● Description of the task
Could the entries below be reproduced exactly, with the images removed?

Saved data entries:
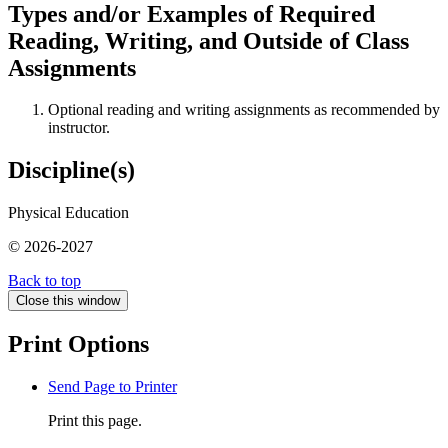
Types and/or Examples of Required
Reading, Writing, and Outside of Class
Assignments
Optional reading and writing assignments as recommended by
instructor.
Discipline(s)
Physical Education
© 2026-2027
Back to top
Close this window
Print Options
Send Page to Printer
Print this page.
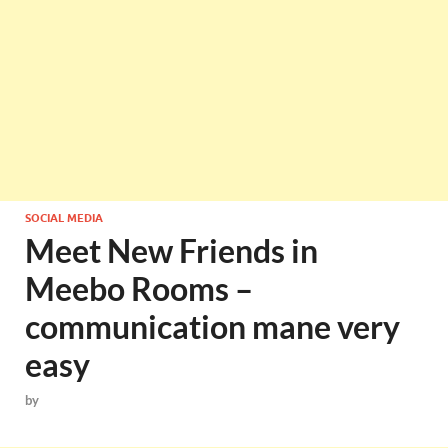
SOCIAL MEDIA
Meet New Friends in
Meebo Rooms –
communication mane very
easy
by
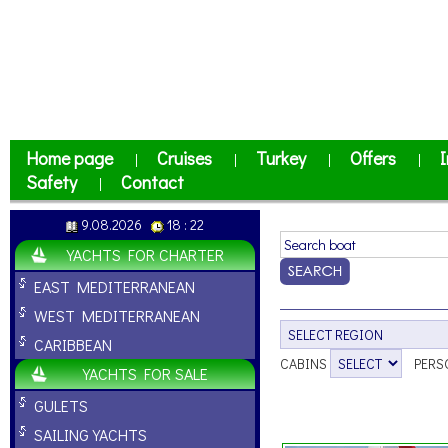
Home page
Cruises
Turkey
Offers
I
|
|
|
|
Safety
Contact
|
9.08.2026
18 : 22
YACHTS FOR CHARTER
EAST MEDITERRANEAN
WEST MEDITERRANEAN
CARIBBEAN
CABINS
PERS
YACHTS FOR SALE
GULETS
SAILING YACHTS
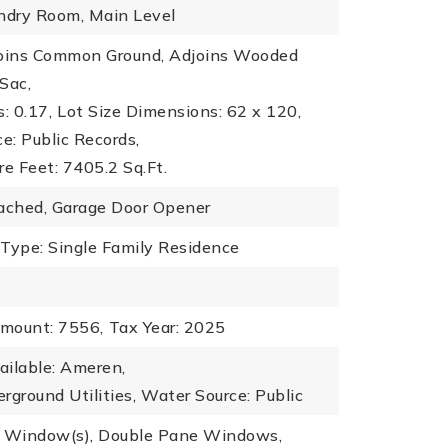
undry Room, Main Level
joins Common Ground, Adjoins Wooded
Sac,
: 0.17,
Lot Size Dimensions: 62 x 120,
ce: Public Records,
re Feet: 7405.2 Sq.Ft.
tached, Garage Door Opener
 Type: Single Family Residence
mount: 7556,
Tax Year: 2025
vailable: Ameren,
erground Utilities,
Water Source: Public
y Window(s), Double Pane Windows,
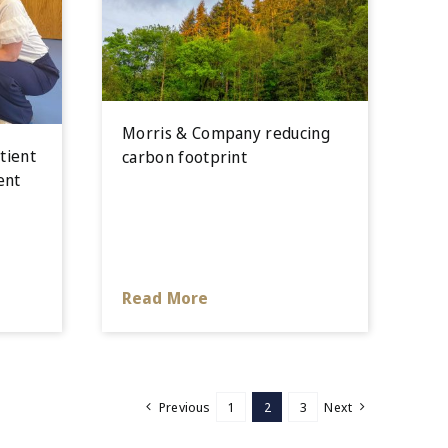
Morris & Company reducing
tient
carbon footprint
ent
Read More
Previous
1
2
3
Next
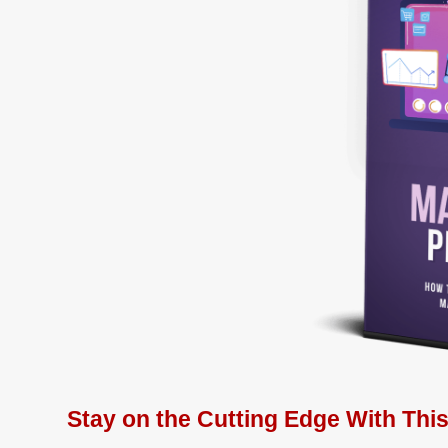
Stay on the Cutting Edge With Thi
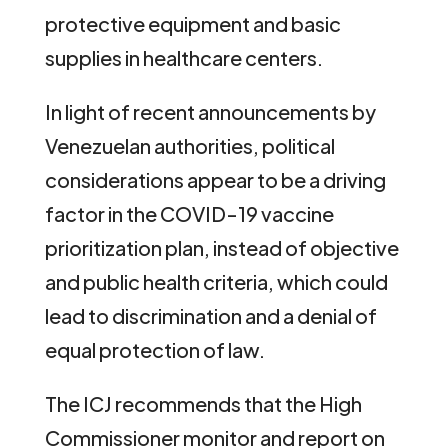
protective equipment and basic
supplies in healthcare centers.
In light of recent announcements by
Venezuelan authorities, political
considerations appear to be a driving
factor in the COVID-19 vaccine
prioritization plan, instead of objective
and public health criteria, which could
lead to discrimination and a denial of
equal protection of law.
The ICJ recommends that the High
Commissioner monitor and report on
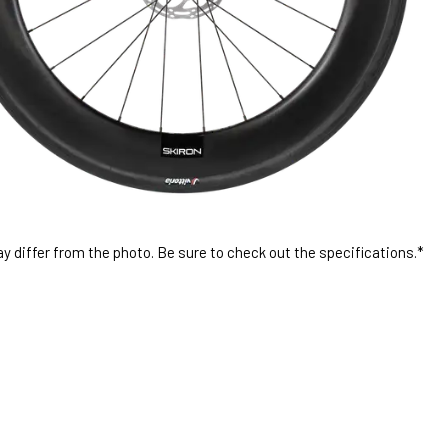
 differ from the photo. Be sure to check out the specifications.*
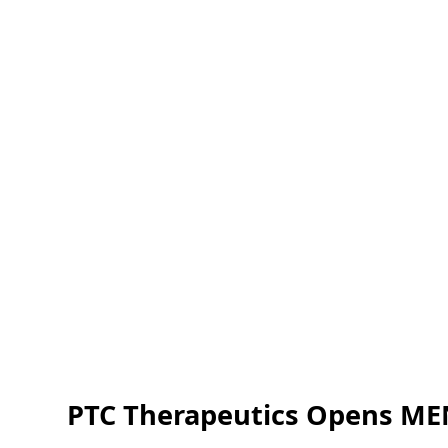
PTC Therapeutics Opens MEN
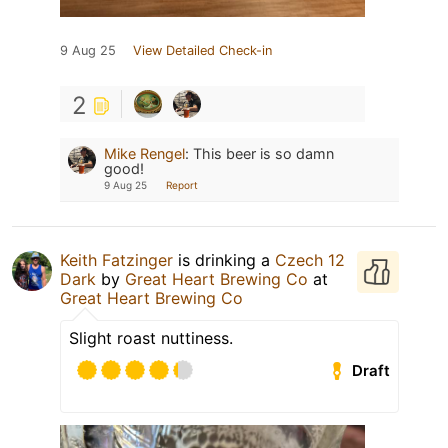
9 Aug 25
View Detailed Check-in
2
Mike Rengel
:
This beer is so damn
good!
9 Aug 25
Report
Keith Fatzinger
is drinking a
Czech 12
Dark
by
Great Heart Brewing Co
at
Great Heart Brewing Co
Slight roast nuttiness.
Draft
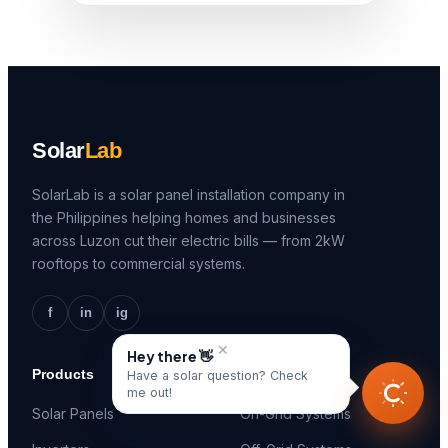
Solar
Lab
SolarLab is a solar panel installation company in
the Philippines helping homes and businesses
across Luzon cut their electric bills — from 2kW
rooftops to commercial systems.
f
in
ig
✕
Hey there 👋
Products
Solutions
Have a solar question? Check
me out!
Solar Panels
On-Grid Systems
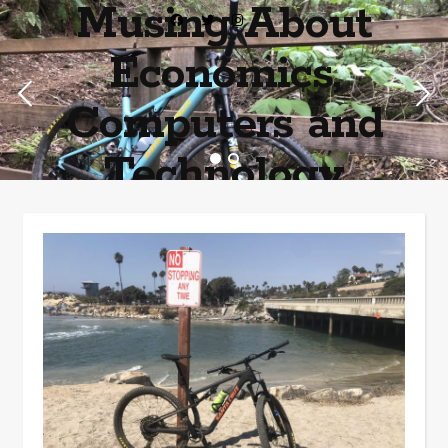
Musing About
Economics,
Computers and
Technology
Home of the most asinine posters on the internet EPBWO ®©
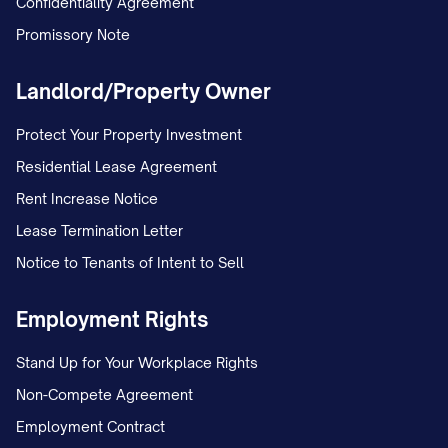
Confidentiality Agreement
Promissory Note
Landlord/Property Owner
Protect Your Property Investment
Residential Lease Agreement
Rent Increase Notice
Lease Termination Letter
Notice to Tenants of Intent to Sell
Employment Rights
Stand Up for Your Workplace Rights
Non-Compete Agreement
Employment Contract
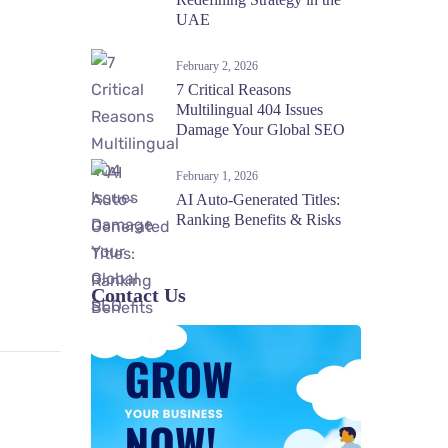
UAE
February 2, 2026
7 Critical Reasons
Multilingual 404 Issues
Damage Your Global SEO
February 1, 2026
AI Auto-Generated Titles:
Ranking Benefits & Risks
Contact Us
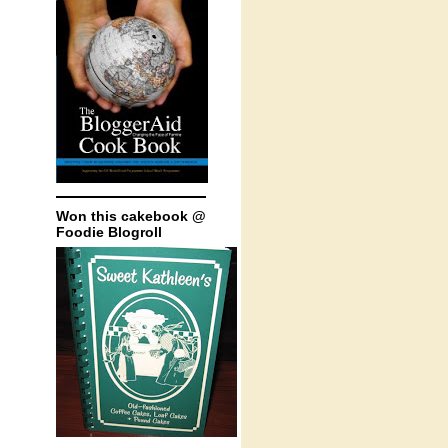
Won this cakebook @
Foodie Blogroll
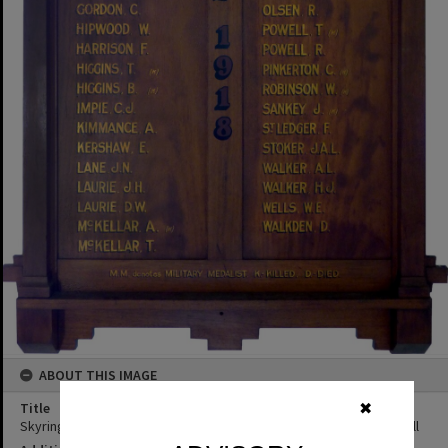
ABOUT THIS IMAGE
Title
✖
Skyring Creek & District Roll of Honour (Honour Board), Federal Hall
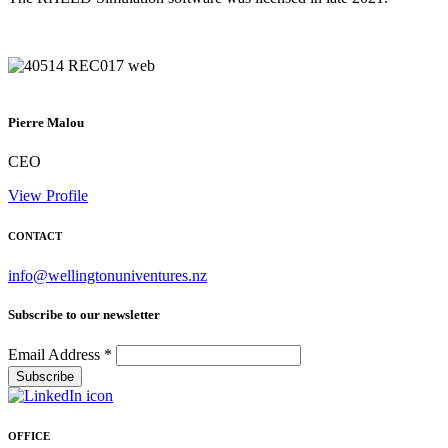
Pierre Malou
CEO
View Profile
CONTACT
info@wellingtonuniventures.nz
Subscribe to our newsletter
Email Address
*
OFFICE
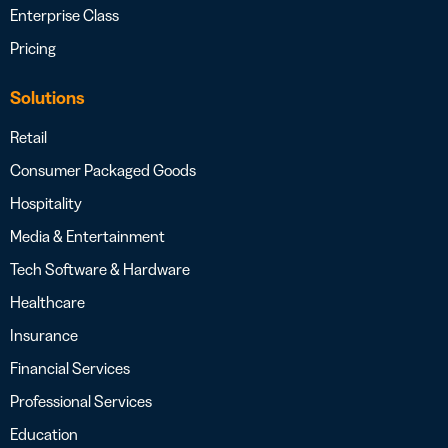
Enterprise Class
Pricing
Solutions
Retail
Consumer Packaged Goods
Hospitality
Media & Entertainment
Tech Software & Hardware
Healthcare
Insurance
Financial Services
Professional Services
Education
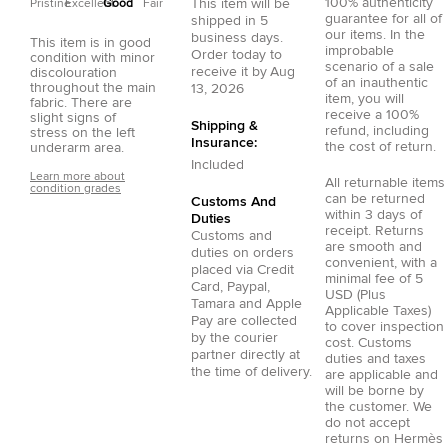
100% authenticity
This item will be
Pristine
Excellent
Good
Fair
guarantee for all of
shipped in
5
our items. In the
business days.
This item is in good
improbable
Order today to
condition with minor
scenario of a sale
receive it by
Aug
discolouration
of an inauthentic
throughout the main
13, 2026
item, you will
fabric. There are
receive a 100%
slight signs of
Shipping &
refund, including
stress on the left
Insurance:
the cost of return.
underarm area.
Included
Learn more about
All returnable items
condition grades
can be returned
Customs And
within 3 days of
Duties
receipt. Returns
Customs and
are smooth and
duties on orders
convenient, with a
placed via
Credit
minimal fee of 5
Card
,
Paypal
,
USD (Plus
Tamara
and
Apple
Applicable Taxes)
Pay
are collected
to cover inspection
by the courier
cost. Customs
partner directly at
duties and taxes
the time of delivery.
are applicable and
will be borne by
the customer. We
do not accept
returns on Hermès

● Answer space
Types and/or Examples of Required
Reading, Writing, and Outside of Class
Assignments
Optional reading and writing assignments as recommended by
instructor.
Discipline(s)
Physical Education
© 2026-2027
Back to top
Close this window
Print Options
Send Page to Printer
Print this page.
SOCIAL MEDIA
Meet New Friends in
Meebo Rooms –
communication mane very
easy
by
Home page
Cruises
Turkey
Offers
I
|
|
|
|
Safety
Contact
|
9.08.2026
18 : 22
YACHTS FOR CHARTER
EAST MEDITERRANEAN
WEST MEDITERRANEAN
CARIBBEAN
CABINS
PERS
YACHTS FOR SALE
GULETS
SAILING YACHTS
undry Room, Main Level
joins Common Ground, Adjoins Wooded
Sac,
: 0.17,
Lot Size Dimensions: 62 x 120,
ce: Public Records,
re Feet: 7405.2 Sq.Ft.
tached, Garage Door Opener
 Type: Single Family Residence
mount: 7556,
Tax Year: 2025
vailable: Ameren,
erground Utilities,
Water Source: Public
y Window(s), Double Pane Windows,
Morris & Company reducing
tient
carbon footprint
ent
Read More
Previous
1
2
3
Next
Stay on the Cutting Edge With Thi
protective equipment and basic
supplies in healthcare centers.
In light of recent announcements by
Venezuelan authorities, political
considerations appear to be a driving
factor in the COVID-19 vaccine
prioritization plan, instead of objective
and public health criteria, which could
lead to discrimination and a denial of
equal protection of law.
The ICJ recommends that the High
Commissioner monitor and report on
 differ from the photo. Be sure to check out the specifications.*
PTC Therapeutics Opens MEN
9 Aug 25
View Detailed Check-in
2
Mike Rengel
:
This beer is so damn
good!
9 Aug 25
Report
Keith Fatzinger
is drinking a
Czech 12
Dark
by
Great Heart Brewing Co
at
Great Heart Brewing Co
Slight roast nuttiness.
Draft
Solar
Lab
SolarLab is a solar panel installation company in
the Philippines helping homes and businesses
across Luzon cut their electric bills — from 2kW
rooftops to commercial systems.
f
in
ig
✕
Hey there 👋
Products
Solutions
Have a solar question? Check
me out!
Solar Panels
On-Grid Systems
Musing About
Economics,
Computers and
Technology
Home of the most asinine posters on the internet EPBWO ®©
Confidentiality Agreement
Promissory Note
Landlord/Property Owner
Protect Your Property Investment
Residential Lease Agreement
Rent Increase Notice
Lease Termination Letter
Notice to Tenants of Intent to Sell
Employment Rights
Stand Up for Your Workplace Rights
Non-Compete Agreement
Employment Contract
UAE
February 2, 2026
7 Critical Reasons
Multilingual 404 Issues
Damage Your Global SEO
February 1, 2026
AI Auto-Generated Titles:
Ranking Benefits & Risks
Contact Us
Won this cakebook @
Foodie Blogroll
ABOUT THIS IMAGE
Title
✖
Skyring Creek & District Roll of Honour (Honour Board), Federal Hall
Pierre Malou
CEO
View Profile
CONTACT
info@wellingtonuniventures.nz
Subscribe to our newsletter
Email Address
*
OFFICE
Enterprise Class
Pricing
Solutions
Retail
Consumer Packaged Goods
Hospitality
Media & Entertainment
Tech Software & Hardware
Healthcare
Insurance
Financial Services
Professional Services
Education
100% authenticity
This item will be
Pristine
Excellent
Good
Fair
guarantee for all of
shipped in
5
our items. In the
business days.
This item is in good
improbable
Order today to
condition with minor
scenario of a sale
receive it by
Aug
discolouration
of an inauthentic
throughout the main
13, 2026
item, you will
fabric. There are
receive a 100%
slight signs of
Shipping &
refund, including
stress on the left
Insurance:
the cost of return.
underarm area.
Included
Learn more about
All returnable items
condition grades
can be returned
Customs And
within 3 days of
Duties
receipt. Returns
Customs and
are smooth and
duties on orders
convenient, with a
placed via
Credit
minimal fee of 5
Card
,
Paypal
,
USD (Plus
Tamara
and
Apple
Applicable Taxes)
Pay
are collected
to cover inspection
by the courier
cost. Customs
partner directly at
duties and taxes
the time of delivery.
are applicable and
will be borne by
the customer. We
do not accept
returns on Hermès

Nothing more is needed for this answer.